Ruben Wilson, who owns R.L.W. Trucking and has five trucks leased to West Coast Trucking, incorporated primarily for liability reasons. “I think it’s a good thing. I’m sorry I didn’t do it earlier,” Wilson says.
Fullingim says incorporating is the first thing you should do if you have more than one truck for liability and tax reasons. “I wouldn’t come close to having drivers and not incorporating.”
But Rutherford, who owns three trucks, isn’t incorporated. “I’ve studied this issue for years and years, and I haven’t found enough benefits to do it.”
Bell offers a creative way to incorporate if you have more than one truck. “You can form an entity, maybe an LLC [limited liability company], for each vehicle and create an operating company, maybe an S corporation, that each vehicle leases to,” Bell suggests. “That way, if one truck gets into an accident, that entity will be sued, but all the other trucks will be owned by other entities that have no connection with the lawsuit.”

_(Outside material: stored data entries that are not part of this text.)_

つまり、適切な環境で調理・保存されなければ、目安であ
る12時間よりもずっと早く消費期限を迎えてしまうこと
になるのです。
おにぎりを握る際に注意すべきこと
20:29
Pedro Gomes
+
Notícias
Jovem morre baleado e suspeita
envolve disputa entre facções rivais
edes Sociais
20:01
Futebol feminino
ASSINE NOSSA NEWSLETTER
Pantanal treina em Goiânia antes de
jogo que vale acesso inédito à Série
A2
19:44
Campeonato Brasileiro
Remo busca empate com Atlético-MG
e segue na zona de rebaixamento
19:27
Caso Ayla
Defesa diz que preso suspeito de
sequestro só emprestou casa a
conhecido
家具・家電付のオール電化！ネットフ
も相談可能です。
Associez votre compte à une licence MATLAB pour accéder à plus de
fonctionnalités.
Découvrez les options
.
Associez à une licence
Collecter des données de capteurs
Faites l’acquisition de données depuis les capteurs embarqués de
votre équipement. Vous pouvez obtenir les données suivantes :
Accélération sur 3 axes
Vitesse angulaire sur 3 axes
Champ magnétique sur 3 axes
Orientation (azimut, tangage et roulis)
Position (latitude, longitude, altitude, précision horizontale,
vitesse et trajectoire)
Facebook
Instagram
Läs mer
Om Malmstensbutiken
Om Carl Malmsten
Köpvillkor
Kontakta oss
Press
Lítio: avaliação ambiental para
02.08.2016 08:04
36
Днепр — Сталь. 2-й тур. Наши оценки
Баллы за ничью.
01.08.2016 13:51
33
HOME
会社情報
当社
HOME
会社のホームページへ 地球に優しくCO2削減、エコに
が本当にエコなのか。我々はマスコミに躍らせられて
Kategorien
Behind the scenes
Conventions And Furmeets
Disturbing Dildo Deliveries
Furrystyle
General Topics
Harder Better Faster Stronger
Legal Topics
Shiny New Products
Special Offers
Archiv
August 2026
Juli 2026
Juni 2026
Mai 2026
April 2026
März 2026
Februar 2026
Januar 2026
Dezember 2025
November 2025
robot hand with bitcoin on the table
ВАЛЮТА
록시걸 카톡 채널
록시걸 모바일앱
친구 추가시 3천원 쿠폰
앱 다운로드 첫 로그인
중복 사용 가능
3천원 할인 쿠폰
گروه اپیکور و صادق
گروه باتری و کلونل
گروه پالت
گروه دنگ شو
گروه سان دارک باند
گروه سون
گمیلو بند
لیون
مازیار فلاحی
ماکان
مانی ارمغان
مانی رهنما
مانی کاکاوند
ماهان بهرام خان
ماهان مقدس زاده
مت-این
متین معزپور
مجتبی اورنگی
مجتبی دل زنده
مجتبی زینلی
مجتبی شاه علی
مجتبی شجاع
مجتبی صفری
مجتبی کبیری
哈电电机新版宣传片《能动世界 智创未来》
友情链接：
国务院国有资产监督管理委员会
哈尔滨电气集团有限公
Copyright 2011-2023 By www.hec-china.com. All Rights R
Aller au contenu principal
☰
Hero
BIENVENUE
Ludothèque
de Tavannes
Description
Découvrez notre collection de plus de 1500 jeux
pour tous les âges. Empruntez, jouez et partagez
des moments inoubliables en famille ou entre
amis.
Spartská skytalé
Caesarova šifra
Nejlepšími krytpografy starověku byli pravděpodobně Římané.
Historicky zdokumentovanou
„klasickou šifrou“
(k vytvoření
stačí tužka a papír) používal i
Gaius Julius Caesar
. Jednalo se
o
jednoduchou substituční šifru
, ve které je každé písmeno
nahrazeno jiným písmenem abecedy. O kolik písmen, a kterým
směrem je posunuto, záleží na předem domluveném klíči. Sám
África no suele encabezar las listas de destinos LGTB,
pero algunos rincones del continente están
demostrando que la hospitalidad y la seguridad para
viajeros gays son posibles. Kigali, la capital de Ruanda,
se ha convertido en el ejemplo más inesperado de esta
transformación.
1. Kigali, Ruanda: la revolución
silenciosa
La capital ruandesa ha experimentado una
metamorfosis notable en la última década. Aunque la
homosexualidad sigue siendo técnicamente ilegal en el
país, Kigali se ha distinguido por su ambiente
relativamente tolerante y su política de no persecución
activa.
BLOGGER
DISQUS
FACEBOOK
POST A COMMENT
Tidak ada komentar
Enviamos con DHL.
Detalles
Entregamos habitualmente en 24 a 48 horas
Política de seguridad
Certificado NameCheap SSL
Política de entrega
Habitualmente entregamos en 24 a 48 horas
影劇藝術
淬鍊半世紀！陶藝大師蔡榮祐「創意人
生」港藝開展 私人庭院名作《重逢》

Rutherford warns against taking this approach. “That sounds like an accounting and paperwork nightmare,” Rutherford says. “It might help on paper but not in the real world.”
Tina Ayres-Carr of Knoxville, Tenn., who used to have six trucks, suggests that everyone, small fleets and owner-operators, incorporate. “I didn’t incorporate, but I wish I had,” she says. “My personal assets weren’t protected, and I had to sell all of my trucks because I couldn’t afford them with fuel prices so high. My bills overwhelmed me, and I might be facing bankruptcy.”
But Rutherford says being incorporated would not have helped her. “She still would have had to sign for things personally. It wouldn’t have mattered either way,” Rutherford says. “If you can’t make enough money on your own, incorporating is not going to change anything.”
Choosing the right type of corporation
Basically, there are two kinds of corporation: limited liability company and C corporation.
Every company that incorporates at the state level is a C corporation. Because C corporations produce double taxation – after the corporation is taxed, owners are taxed on dividends and salary – you next fill out IRS Form 2553 to be taxed as an S corporation. That offers the limited liability of a C corporation without the double taxation. The owners are taxed only on personal income; net income is available for distribution among the shareholders. In a C corporation, dividend payments are taxed, but in an S corporation, they are not.
In other words, as an S corporation, you can split the company’s profits between your income and distribution. Out of your income, you have to take Social Security, Medicare and income taxes, but only income taxes come out of the distribution part.
So if your S corporation nets $60,000, you can pay yourself $30,000, from which you take out all the taxes, and distribute $30,000, from which you take out only income tax, saving yourself the Social Security and Medicare cuts.
What makes the most sense is to minimize your salary and maximize your distribution payments, thereby keeping taxes as low as possible. But Kevin Rutherford, with Whiteline Business & Financial Services, warns that what you declare as income has to be realistic. “You can’t work 250 days a year and only pay yourself $10,000,” he says. “About $30,000 is reasonable, and if your company only nets $30,000, then you can’t distribute any.”
Taking a broader view, make sure that the cost of incorporating, such as fees and paperwork, doesn’t eat up your tax savings.
An LLC offers benefits similar to those of an S corporation, such as liability protection for owners and no double taxation because profits pass through the owner’s personal income tax returns.